GGUF (GGML Unified Format) is the model file format used by llama.cpp. It's a single-file format that contains model weights, tokenizer, and metadata. Most models on Hugging Face are available in GGUF format.
Can I run it without a GPU?
Yes. llama.cpp was originally designed for CPU-only inference. With quantization, you can run 7B models on a laptop with 8GB of RAM.
What's the relationship with Ollama?
Ollama uses llama.cpp as its inference backend. Ollama adds a user-friendly CLI, model registry, and API server on top.
Does it support fine-tuned models?
Yes. Any model based on a supported architecture works, including LoRA fine-tunes and merged models.
How fast is it?
Performance depends on hardware and quantization. On an M2 MacBook Pro, you can expect 30-50+ tokens/second for 7B models at Q4_K_M quantization.
Conclusion
llama.cpp is arguably the single most important open-source project in the local AI revolution. By providing a zero-dependency, pure C/C++ inference engine that runs on everything from a Raspberry Pi to a multi-GPU server, Georgi Gerganov and 1,500+ contributors have democratized access to large language models.

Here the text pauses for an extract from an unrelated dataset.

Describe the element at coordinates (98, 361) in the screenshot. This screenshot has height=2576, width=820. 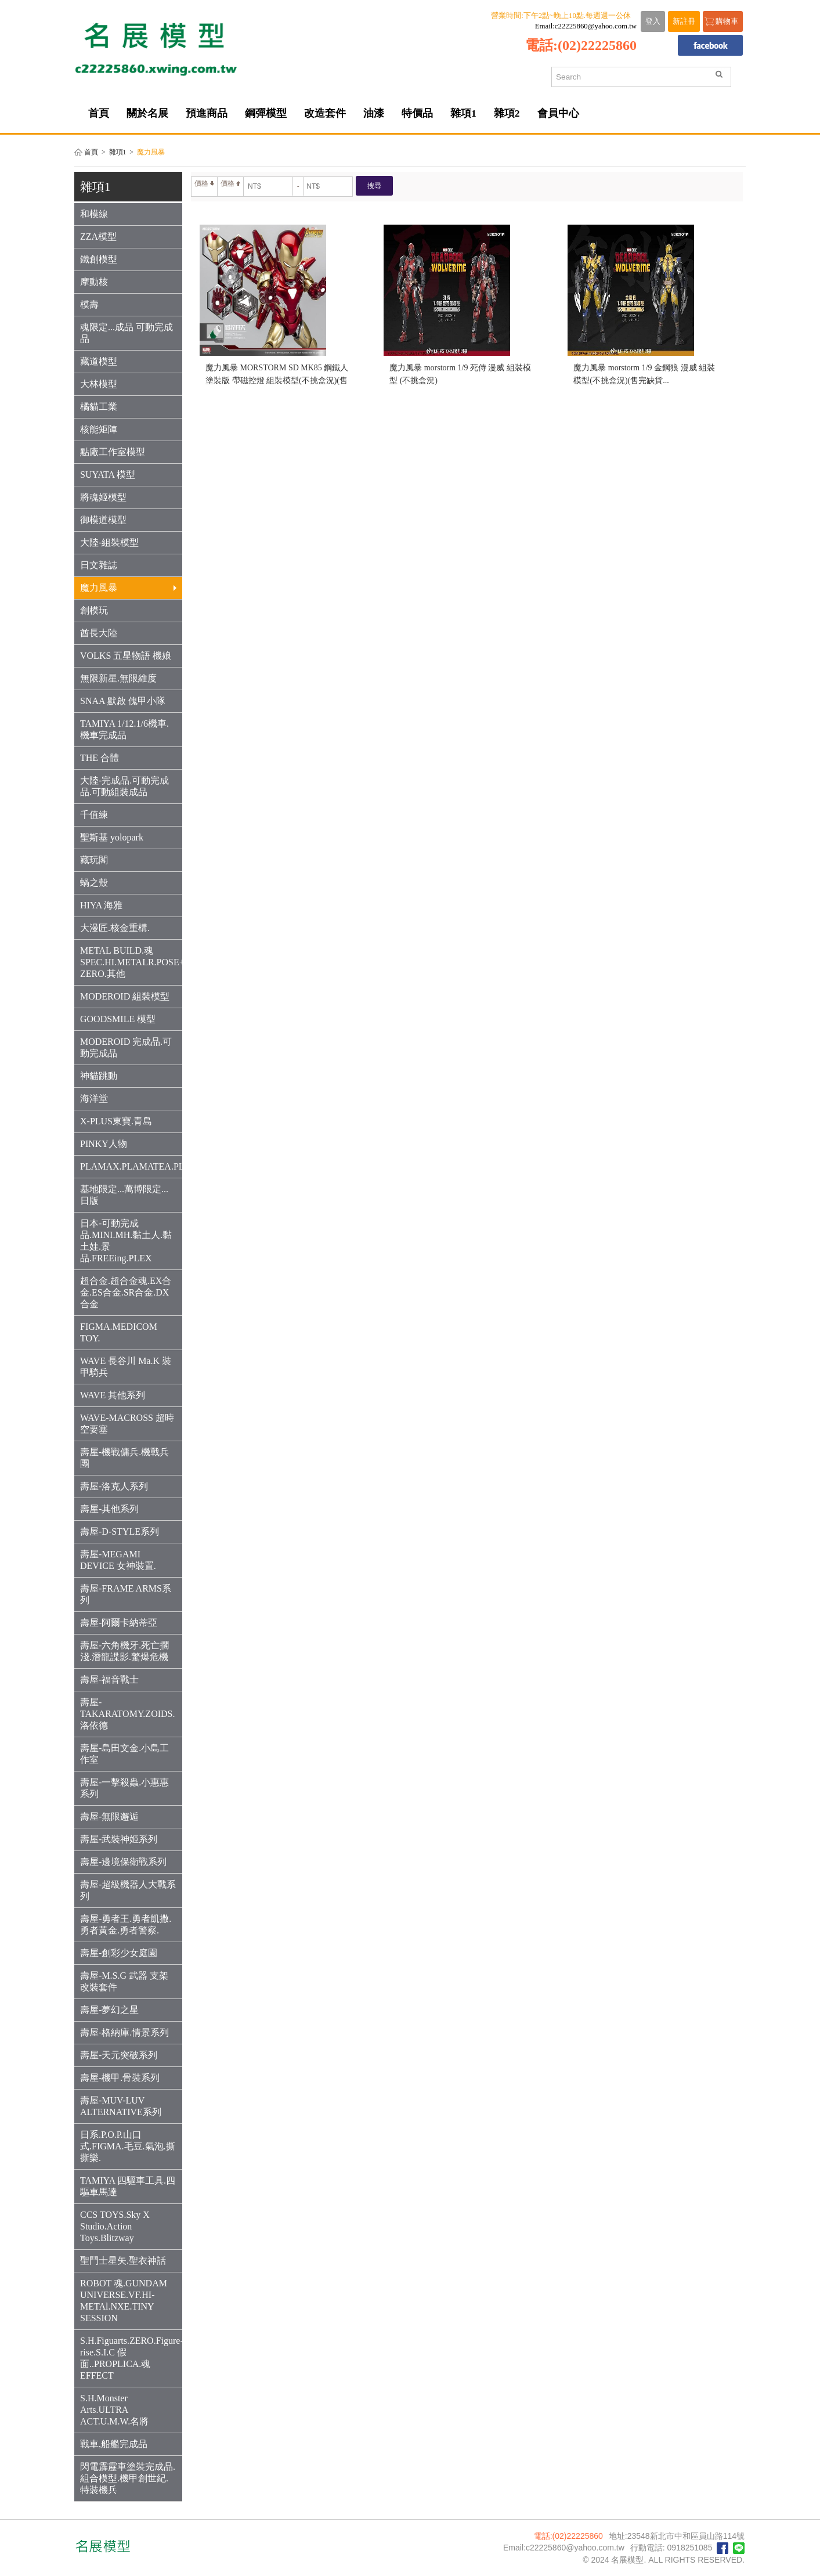
I see `藏道模型` at that location.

With 97,500+ stars, 5,000+ releases, and support for 70+ model architectures across 15+ hardware backends, llama.cpp isn't just a library — it's the foundation layer on which the entire local LLM ecosystem is built. Ollama, LM Studio, GPT4All, Jan, and countless other tools all depend on it.
Whether you're building an edge AI application, prototyping with local models, or deploying a private inference server, llama.cpp is the engine that makes it possible.